_Task item_.
The reply should hold only the lines below beginning at the one with "Suzanne Courtney" and ending at the one with "about relocating to", copied exactly, with every picture left out.

------ Data supplied

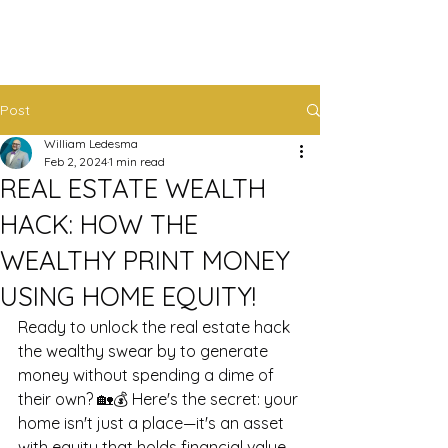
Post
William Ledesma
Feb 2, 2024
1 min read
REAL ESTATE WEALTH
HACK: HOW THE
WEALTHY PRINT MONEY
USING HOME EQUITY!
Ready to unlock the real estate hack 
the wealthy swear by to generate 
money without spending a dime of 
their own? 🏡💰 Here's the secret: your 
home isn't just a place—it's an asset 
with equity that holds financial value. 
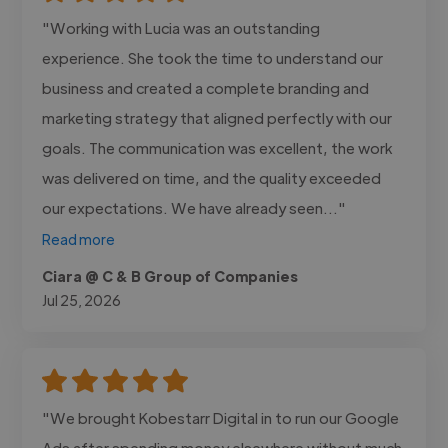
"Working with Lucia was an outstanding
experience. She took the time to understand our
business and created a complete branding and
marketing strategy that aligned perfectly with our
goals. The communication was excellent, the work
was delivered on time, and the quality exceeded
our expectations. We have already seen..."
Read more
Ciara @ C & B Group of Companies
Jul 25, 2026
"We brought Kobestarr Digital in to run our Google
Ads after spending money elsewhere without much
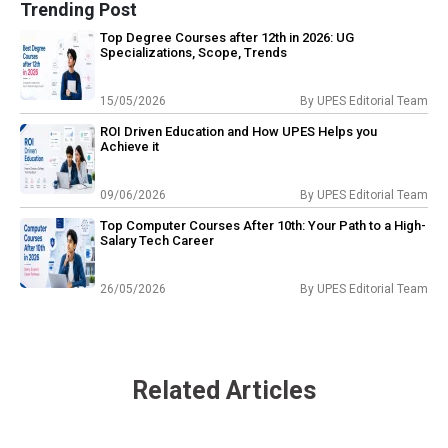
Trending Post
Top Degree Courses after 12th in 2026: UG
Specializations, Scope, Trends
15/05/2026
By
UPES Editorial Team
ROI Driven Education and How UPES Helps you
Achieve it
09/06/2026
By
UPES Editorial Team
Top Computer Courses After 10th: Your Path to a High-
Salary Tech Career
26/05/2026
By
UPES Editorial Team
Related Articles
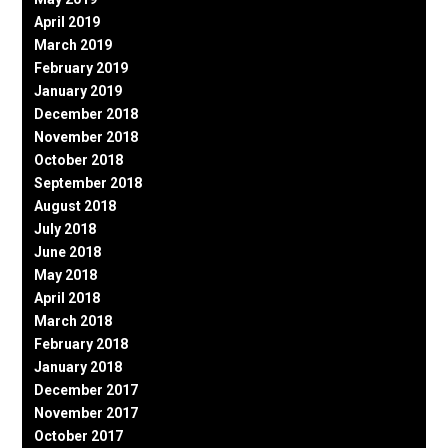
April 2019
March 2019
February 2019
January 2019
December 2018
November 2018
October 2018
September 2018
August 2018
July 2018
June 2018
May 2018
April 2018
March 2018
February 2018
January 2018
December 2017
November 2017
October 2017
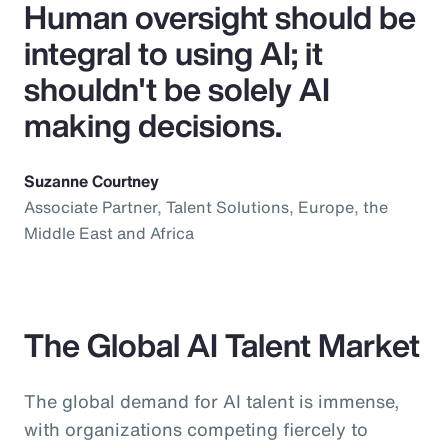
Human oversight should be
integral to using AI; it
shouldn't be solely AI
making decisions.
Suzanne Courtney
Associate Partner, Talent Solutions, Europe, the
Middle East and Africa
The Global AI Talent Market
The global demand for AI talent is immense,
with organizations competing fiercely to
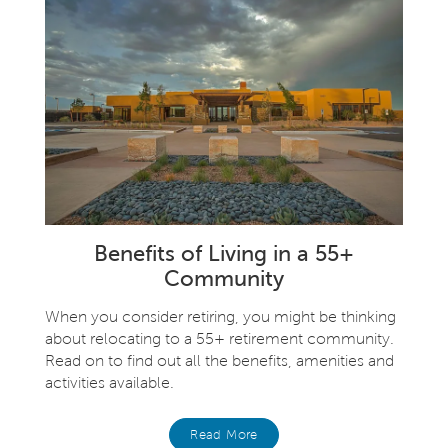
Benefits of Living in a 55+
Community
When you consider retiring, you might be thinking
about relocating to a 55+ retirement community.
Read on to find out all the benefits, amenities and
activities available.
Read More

------------

_Task result_.
Suzanne Courtney
Associate Partner, Talent Solutions, Europe, the
Middle East and Africa
The Global AI Talent Market
The global demand for AI talent is immense,
with organizations competing fiercely to
Benefits of Living in a 55+
Community
When you consider retiring, you might be thinking
about relocating to a 55+ retirement community.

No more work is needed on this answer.